• EXERCISE AIM: Within the material below, find each line bearing the word "then" and present it.

[EXCERPTED RECORDS — start]

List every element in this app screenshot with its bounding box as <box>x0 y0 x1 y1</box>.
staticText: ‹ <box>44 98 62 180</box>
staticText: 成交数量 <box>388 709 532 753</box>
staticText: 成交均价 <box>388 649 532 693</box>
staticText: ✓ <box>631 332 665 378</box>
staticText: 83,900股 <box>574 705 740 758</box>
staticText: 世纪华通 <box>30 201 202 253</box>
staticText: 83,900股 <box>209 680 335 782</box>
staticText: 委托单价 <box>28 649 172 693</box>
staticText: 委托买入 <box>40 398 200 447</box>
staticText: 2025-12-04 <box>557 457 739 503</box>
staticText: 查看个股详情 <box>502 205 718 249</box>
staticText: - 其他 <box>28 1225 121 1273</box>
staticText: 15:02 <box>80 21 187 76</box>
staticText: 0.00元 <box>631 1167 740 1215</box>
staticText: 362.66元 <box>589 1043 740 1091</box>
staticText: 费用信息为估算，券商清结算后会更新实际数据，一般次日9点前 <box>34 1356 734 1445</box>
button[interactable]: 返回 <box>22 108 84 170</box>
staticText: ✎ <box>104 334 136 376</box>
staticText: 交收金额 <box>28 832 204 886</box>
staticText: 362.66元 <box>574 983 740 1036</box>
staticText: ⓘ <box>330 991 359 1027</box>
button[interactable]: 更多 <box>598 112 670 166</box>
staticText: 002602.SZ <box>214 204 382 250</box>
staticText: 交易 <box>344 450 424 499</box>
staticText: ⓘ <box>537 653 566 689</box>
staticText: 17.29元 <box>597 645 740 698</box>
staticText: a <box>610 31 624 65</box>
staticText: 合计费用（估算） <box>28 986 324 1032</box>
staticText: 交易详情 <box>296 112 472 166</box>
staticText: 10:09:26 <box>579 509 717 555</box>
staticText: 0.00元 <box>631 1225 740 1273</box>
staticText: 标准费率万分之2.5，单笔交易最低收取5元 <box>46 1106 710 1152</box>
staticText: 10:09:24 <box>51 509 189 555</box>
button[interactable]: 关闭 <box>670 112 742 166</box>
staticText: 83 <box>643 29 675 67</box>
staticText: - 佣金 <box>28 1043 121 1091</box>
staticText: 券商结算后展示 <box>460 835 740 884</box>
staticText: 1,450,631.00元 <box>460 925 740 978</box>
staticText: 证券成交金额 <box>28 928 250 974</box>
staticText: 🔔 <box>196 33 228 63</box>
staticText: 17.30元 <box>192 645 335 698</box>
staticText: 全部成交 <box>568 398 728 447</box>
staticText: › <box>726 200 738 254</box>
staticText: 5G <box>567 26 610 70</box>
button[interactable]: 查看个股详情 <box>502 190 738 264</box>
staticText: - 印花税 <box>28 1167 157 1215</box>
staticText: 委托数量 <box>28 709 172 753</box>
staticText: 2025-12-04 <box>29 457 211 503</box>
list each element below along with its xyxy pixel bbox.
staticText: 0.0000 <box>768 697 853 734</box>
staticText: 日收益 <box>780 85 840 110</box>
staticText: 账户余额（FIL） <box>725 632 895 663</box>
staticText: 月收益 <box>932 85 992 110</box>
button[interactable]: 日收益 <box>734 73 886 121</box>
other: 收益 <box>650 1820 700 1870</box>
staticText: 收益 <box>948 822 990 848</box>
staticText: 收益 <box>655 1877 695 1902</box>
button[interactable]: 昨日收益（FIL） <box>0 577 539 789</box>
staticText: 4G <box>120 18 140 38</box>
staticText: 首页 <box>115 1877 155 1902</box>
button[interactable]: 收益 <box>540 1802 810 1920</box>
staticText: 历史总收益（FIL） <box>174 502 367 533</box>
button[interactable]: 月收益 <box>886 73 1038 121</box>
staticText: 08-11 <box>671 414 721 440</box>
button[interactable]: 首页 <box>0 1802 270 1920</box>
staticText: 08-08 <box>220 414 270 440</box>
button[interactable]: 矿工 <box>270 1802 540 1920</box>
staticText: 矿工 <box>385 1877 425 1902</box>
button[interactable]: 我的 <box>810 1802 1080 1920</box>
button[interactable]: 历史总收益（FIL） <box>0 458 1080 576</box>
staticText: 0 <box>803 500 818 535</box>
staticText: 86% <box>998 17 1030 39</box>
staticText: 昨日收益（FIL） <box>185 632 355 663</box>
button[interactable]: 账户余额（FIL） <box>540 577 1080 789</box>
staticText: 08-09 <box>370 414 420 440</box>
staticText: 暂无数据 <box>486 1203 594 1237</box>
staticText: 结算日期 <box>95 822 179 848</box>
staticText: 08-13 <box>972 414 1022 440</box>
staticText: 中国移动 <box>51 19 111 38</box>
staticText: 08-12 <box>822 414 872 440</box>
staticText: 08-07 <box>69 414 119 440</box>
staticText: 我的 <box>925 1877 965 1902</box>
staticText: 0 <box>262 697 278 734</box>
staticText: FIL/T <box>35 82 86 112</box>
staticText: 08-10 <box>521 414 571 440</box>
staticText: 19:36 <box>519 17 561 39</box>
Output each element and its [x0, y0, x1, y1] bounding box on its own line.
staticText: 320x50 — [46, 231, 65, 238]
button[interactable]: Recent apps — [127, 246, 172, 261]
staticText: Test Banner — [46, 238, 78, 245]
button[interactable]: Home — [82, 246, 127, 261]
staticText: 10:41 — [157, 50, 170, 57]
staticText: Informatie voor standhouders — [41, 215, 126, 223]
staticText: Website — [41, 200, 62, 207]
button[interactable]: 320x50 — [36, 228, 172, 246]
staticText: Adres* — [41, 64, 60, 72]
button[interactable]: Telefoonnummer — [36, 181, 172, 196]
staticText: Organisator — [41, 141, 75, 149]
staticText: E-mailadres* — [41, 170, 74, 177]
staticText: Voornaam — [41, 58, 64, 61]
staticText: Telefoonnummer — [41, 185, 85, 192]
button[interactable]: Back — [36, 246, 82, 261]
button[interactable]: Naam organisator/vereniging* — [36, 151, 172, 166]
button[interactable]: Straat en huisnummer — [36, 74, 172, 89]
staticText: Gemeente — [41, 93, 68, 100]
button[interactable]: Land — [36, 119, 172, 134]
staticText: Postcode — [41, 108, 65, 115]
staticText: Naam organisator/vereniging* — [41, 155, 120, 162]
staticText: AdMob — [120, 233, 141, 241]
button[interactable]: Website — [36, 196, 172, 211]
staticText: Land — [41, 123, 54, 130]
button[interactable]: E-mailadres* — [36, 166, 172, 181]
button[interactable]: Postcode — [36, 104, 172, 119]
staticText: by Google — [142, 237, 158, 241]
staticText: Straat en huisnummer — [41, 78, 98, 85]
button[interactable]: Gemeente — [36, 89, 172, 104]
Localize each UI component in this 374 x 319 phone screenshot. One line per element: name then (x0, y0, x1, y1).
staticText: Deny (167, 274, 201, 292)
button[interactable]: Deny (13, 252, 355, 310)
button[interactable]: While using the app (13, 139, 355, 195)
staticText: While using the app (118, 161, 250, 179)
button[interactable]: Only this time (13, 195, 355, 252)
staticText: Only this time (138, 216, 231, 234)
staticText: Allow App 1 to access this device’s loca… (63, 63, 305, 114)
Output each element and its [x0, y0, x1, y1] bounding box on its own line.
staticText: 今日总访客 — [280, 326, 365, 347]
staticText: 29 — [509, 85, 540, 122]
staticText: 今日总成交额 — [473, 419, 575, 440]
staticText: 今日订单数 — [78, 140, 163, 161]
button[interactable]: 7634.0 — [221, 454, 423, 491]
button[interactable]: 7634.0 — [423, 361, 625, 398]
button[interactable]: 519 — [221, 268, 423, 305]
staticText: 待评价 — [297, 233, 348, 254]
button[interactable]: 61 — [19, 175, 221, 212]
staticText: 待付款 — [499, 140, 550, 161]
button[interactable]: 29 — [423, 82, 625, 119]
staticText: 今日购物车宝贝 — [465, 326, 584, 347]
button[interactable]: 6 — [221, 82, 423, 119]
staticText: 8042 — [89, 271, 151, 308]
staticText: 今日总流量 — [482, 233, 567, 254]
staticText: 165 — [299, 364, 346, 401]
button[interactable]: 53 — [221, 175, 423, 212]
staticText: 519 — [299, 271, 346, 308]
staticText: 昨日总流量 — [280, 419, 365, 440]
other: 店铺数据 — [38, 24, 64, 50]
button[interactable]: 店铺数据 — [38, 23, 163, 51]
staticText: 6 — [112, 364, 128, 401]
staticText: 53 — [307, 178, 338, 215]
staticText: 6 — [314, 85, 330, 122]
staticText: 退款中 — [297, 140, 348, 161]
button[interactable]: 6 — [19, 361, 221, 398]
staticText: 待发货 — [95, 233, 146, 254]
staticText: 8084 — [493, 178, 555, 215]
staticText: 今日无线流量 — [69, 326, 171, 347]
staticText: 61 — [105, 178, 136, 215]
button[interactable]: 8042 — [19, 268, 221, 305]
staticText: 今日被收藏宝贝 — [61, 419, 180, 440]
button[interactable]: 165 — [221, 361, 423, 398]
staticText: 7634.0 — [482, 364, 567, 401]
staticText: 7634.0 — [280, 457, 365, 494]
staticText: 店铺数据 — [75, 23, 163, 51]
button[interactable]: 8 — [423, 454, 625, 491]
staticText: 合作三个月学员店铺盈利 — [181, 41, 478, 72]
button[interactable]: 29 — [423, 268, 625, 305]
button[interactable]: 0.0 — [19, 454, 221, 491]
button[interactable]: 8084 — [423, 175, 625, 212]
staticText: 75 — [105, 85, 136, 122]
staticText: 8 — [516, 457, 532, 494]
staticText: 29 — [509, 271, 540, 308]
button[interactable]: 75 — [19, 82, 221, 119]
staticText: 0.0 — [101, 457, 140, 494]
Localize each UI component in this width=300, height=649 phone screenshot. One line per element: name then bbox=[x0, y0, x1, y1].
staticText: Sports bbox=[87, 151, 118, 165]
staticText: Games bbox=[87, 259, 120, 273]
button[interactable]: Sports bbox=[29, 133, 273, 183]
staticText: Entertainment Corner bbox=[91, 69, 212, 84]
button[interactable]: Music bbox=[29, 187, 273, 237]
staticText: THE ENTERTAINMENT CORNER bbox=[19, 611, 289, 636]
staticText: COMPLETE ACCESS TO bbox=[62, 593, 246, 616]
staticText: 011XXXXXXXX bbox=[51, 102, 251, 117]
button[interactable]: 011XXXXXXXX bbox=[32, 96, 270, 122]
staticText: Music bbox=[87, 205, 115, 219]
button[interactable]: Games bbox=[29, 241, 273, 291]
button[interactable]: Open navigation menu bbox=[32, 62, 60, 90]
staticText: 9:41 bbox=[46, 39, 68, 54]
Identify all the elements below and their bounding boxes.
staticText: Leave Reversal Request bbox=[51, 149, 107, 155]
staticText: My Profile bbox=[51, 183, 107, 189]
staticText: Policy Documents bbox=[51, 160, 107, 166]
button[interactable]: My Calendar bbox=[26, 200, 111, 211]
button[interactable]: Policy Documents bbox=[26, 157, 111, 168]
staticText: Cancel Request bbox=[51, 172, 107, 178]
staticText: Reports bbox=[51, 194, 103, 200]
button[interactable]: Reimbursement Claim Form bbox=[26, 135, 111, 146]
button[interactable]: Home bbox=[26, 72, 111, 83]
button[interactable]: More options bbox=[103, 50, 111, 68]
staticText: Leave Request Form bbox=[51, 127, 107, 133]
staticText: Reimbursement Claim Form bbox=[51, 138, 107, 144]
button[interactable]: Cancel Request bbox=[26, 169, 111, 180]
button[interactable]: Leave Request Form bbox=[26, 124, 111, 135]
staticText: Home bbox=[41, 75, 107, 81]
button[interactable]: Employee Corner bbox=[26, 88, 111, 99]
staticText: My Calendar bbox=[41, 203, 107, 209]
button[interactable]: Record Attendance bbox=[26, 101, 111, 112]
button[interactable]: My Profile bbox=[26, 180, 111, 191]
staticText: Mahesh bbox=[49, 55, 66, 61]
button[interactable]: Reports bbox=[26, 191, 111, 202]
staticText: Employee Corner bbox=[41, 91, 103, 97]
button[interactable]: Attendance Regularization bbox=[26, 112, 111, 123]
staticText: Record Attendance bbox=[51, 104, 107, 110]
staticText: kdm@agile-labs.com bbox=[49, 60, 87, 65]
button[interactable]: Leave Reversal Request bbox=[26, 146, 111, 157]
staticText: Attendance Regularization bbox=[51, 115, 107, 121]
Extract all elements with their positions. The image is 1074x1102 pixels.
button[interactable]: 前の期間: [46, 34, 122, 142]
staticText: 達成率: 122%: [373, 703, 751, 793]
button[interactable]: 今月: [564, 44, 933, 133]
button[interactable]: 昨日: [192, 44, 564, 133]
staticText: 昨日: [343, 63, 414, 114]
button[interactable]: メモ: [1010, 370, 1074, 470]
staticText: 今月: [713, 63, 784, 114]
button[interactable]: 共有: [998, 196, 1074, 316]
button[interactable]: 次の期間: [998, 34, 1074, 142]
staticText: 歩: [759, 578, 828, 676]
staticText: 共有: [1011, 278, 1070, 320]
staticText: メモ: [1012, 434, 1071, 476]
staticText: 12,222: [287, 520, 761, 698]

[EXCERPTED RECORDS — finish]

• EXERCISE ANSWER:
Localize each UI component in this 374 x 319 phone screenshot. One line per element: name then (x0, y0, x1, y1).
Localize each UI component in this width=300, height=649 phone screenshot. One line per element: name then bbox=[x0, y0, x1, y1].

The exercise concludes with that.